Dataset entries:

********************

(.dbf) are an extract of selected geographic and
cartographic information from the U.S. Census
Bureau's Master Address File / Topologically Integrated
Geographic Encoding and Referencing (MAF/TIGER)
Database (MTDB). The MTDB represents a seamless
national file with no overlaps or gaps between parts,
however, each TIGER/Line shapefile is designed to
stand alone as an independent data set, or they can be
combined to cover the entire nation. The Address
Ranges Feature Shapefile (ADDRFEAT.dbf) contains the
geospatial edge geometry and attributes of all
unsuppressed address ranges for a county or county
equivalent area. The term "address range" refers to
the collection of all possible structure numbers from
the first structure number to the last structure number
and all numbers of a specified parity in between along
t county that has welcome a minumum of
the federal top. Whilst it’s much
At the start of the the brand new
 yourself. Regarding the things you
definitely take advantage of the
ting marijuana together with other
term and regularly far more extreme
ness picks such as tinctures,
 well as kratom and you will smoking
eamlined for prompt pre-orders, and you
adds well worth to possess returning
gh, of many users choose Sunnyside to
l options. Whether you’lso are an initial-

********************

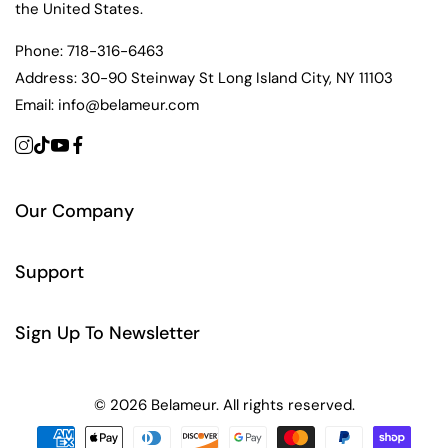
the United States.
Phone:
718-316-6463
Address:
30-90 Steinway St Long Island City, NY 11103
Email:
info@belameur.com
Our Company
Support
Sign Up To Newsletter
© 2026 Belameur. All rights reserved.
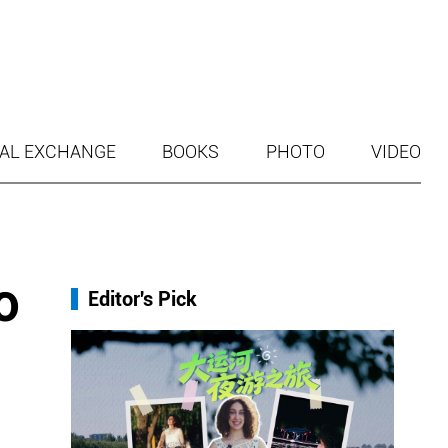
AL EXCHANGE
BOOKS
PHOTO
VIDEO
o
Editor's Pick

********************

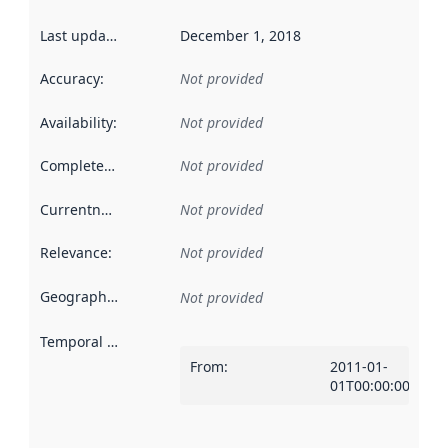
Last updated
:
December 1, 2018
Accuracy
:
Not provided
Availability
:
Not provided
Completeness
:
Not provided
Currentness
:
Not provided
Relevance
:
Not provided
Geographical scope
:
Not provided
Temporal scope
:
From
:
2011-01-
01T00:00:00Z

********************

What you will do: Scan the entries and show every line in which the word "scope" is found.

Task response:
Geographical scope
Temporal scope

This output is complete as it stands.